Study material>
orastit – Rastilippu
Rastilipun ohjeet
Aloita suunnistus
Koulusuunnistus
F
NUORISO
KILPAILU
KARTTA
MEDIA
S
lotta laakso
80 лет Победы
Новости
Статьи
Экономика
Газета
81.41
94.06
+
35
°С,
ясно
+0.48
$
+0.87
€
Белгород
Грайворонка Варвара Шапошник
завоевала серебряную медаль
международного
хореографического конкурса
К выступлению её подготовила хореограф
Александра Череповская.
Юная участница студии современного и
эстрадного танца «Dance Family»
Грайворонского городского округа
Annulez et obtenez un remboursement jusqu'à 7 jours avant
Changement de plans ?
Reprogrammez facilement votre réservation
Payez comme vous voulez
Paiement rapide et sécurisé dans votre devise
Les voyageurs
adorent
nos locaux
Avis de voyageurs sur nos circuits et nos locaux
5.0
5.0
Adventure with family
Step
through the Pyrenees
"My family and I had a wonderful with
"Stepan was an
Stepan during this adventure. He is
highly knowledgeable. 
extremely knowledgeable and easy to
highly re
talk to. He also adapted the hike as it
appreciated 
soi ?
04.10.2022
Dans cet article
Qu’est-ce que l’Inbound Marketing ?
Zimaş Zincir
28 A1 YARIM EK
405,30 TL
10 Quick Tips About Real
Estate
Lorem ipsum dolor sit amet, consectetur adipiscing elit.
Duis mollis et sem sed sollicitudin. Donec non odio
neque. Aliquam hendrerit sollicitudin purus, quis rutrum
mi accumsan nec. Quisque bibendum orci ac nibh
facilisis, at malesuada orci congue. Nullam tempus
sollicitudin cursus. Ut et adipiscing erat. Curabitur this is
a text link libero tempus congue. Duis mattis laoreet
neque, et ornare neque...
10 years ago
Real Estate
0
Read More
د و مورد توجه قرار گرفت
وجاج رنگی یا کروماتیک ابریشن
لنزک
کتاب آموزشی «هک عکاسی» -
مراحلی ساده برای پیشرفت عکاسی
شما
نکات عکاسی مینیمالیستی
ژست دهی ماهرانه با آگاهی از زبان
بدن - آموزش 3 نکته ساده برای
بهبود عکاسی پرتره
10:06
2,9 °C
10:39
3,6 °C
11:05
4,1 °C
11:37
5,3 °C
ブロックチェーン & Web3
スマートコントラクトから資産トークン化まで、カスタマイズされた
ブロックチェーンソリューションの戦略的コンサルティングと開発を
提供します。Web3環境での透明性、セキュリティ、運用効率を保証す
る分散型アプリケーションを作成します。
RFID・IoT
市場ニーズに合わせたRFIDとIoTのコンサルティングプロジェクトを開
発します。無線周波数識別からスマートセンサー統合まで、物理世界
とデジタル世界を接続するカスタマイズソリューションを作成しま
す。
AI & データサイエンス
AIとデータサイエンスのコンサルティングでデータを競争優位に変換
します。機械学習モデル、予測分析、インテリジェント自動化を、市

Exercise> Extract each line holding the word "tempus" from the records.

Finished exercise>
facilisis, at malesuada orci congue. Nullam tempus
a text link libero tempus congue. Duis mattis laoreet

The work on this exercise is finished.